Certaines sociétés, le plus souvent immatriculées à l'international ou off-shore, se sont fait une spécialité dans le dépôt de noms de domaine reproduisant ou imitant des marques - notoires ou non -  en fraude des droits de leurs légitimes propriétaires. Ce dépôt frauduleux, toujours effectué à des fins lucratives, prend en général deux formes :

- soit les cybersquatteurs ont pour objectif principal de proposer à la revente, au détenteur de la marque, le nom de domaine acquis en fraude de ses droits ;

- soit, les cybersquatteurs ont une activité de référencement publicitaire et mettent à disposition, à partir du nom de domaine déposé de façon illicite, une page Web active sur laquelle (via l'affichage de liens commerciaux) les annonceurs concurrents du tiers privé de ses droits peuvent promouvoir leurs propres produits.

En tout état de cause, la confusion, volontairement entretenue entre le nom de domaine ainsi déposé et une marque notoire, est source de pratiques parasitaires : l'internaute, en quête du site officiel d'une enseigne qu'il affectionne, est trompé, détourné de son but et réorienté vers des sites concurrents.

Francis Gurry, vice-directeur de l'OMPI chargé de superviser les activités de règlement des litiges de l'OMPI, attribue l'ampleur du phénomène au fait que "(...) l'évolution récente du système d'enregistrement des noms de domaine a encouragé des pratiques menaçant les intérêts des propriétaires de marques en jetant la confusion dans l'esprit des consommateurs. Les pratiques qui permettent de 'tâter' un nom de domaine risquent de transformer le système des noms de domaine en un marché essentiellement spéculatif." Il conclut "les noms de domaine devenant une cible en mouvement pour les titulaires de droits, la mise au point de mesures concrètes devrait être sérieusement envisagée" (communiqué de presse, 12/3/2007, sur www.wipo.int : "le cybersquattage poursuit son expansion - les risques pour les marques s'intensifient devant les nouvelles pratiques d'enregistrement")

Comment le titulaire d'une marque, victime de ces agissements, peut-il, en effet, aujourd'hui obtenir le transfert du nom de domaine, déposé en fraude de ses droits, rapidement et à moindre coût ?

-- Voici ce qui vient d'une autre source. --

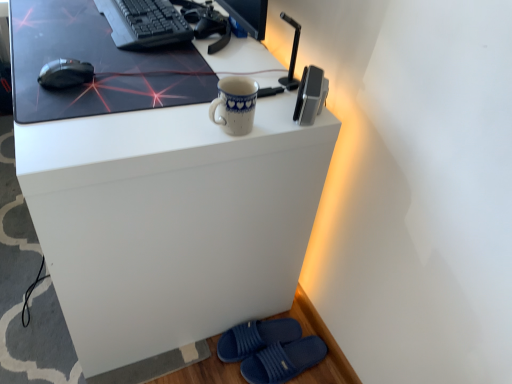 Locate an element on the screen. free space between blue porcelain mug at upper center and satin silver speaker at upper right is located at coordinates (x=274, y=111). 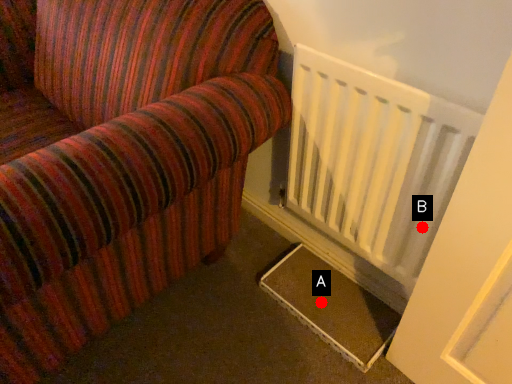 Question: Two points are circled on the image, labeled by A and B beside each circle. Which point appears farthest from the camera in this image?

Choices:
 (A) A is further
 (B) B is further

Answer: (A) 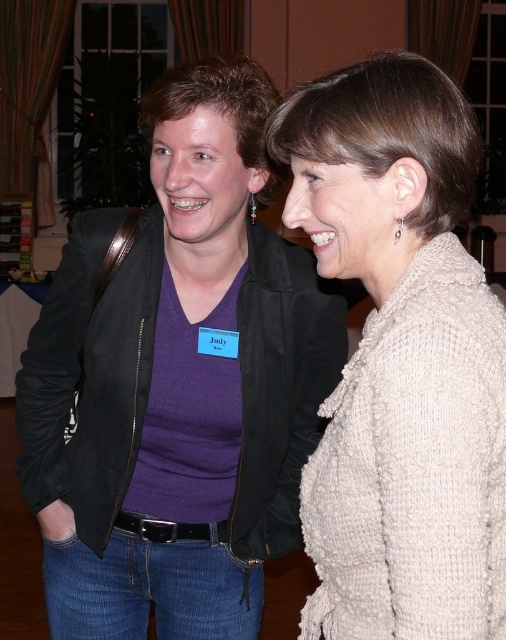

Avantages et limite de la procédure devant l'OMPI

La procédure alternative de règlement extrajudiciaire des litiges en matière de propriété intellectuelle devant le Centre d'Arbitrage et de Médiation de l'OMPI ("le Centre") permet au requérant, sous réserve d'établir le bien-fondé de sa plainte et la réalité de ses droits, d'obtenir aisément le transfert, à son profit, du nom de domaine litigieux. Les avantages sont nombreux :

- Rapidité de la décision : entre le dépôt de la plainte et la décision de transfert rendue par le Centre, le délai est de l'ordre de deux à trois mois, alors  qu'une procédure judiciaire en contrefaçon et/ou en concurrence déloyale, engagée devant les juridictions compétentes, est nécessairement longue (elle peut durer plusieurs années) et, par conséquent, onéreuse ; sans compter qu'elle est souvent compliquée du fait de l'implantation étrangère fréquente de la société défenderesse ;

- Coûts limités : il avoisine1.500 dollars si le plaignant souhaite recourir à l'instruction de son dossier par un expert (4.500 dollars s'il fait intervenir un panel de trois experts) ;

- Bref délai de transfert : la décision rendue par le Centre est directement opposable à l'unité d'enregistrement auprès de laquelle le nom de domaine litigieux a été enregistré car  les décisions du Centre sont rendues sur le fondement du règlement uniforme des litiges relatifs aux noms de domaine (principes UDRP), auquel ont adhéré la plupart des unités d'enregistrement. Une fois la décision de transfert rendue, l'unité d'enregistrement concernée doit procéder au transfert du nom de domaine sous 10 jours.

Toutefois, malgré ces avantages, il faut savoir que le Centre n'a pas compétence pour allouer des dommages intérêts au titulaire de la marque, victime de ces agissements. Sa décision ne peut, en effet, porter que sur le transfert du nom de domaine litigieux au profit du plaignant.

Ainsi, si le préjudice est important et peut être établi de façon certaine - ce qui est souvent malaisé dans le système de droit français qui ne connaît pas les dommages intérêts punitifs et n'accepte que la réparation des pertes directes - la victime pourra saisir les juridictions judiciaires pour obtenir réparation, même après avoir obtenu une décision de transfert favorable de l'OMPI.

Trois conditions à remplir

L'obtention d'une décision de transfert favorable suppose toutefois d'établir en amont que :

- Le nom de domaine litigieux est identique ou semblable, au point de prêter à confusion, à une marque de produits ou de services sur laquelle le plaignant a des droits ;

- Le tiers défendeur n'a aucun droit sur le nom de domaine enregistré, ni aucun intérêt légitime, notamment que le nom de domaine litigieux est sans rapport avec la dénomination sociale ou l'activité du tiers défendeur ;

- Le nom de domaine litigieux a été enregistré et utilisé de mauvaise foi, n'ayant d'autre objectif que d'attirer et de détourner les clients du plaignant vers des produits ou des sites Internet concurrents (via notamment l'affichage de "liens commerciaux" sur la page Web active à partir du nom de domaine).